Chapter 08 – Talenta
Berlatih adalah guru terbaik.
—Publilius Syrus.
"Kita
menyebut daya yang menarik benda-benda menuju tanah dengan gravitasi."
"Gravitasi...."
Mengucap ulang apa yang kukatakan, Ai menuliskannya.
Ini masih sangat kuno, tapi apa yang tengah kami
lakukan saat ini adalah pembelajaran.
Sekalipun Ai sudah menguasai alfabet, dia masih
mengerjakan digrafnya.
Usai memikirkan apa aku harus mengajarinya cara
menulis atau meneliti sihir, aku memutuskan untuk melakukan keduanya.

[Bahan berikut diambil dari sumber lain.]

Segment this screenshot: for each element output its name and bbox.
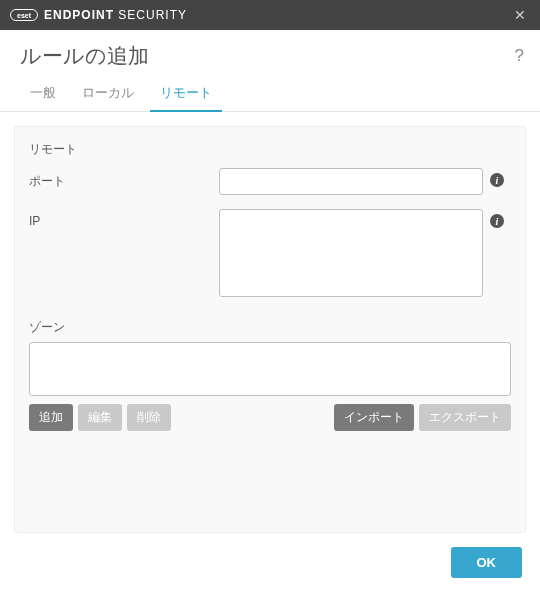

Bagaimanapun, kuyakin menulis itu penting baginya untuk mengingat berbagai hal
yang kuajarkan padanya.
Biarpun begitu, dia menuju ke arah yang tak terduga.
"Nah,
sekarang cobalah matikan gravitasinya. Kalau berhasil, maka seharusnya kau bisa
mengapung di udara sepertiku."
"Baik!"
Ai pun menatap papan kayu yang ditulisi tadi dengan
sungguh-sungguh.
"Gravitasi,
matilah. Gravitasi, matilah. Gravitasi.... matilah....!"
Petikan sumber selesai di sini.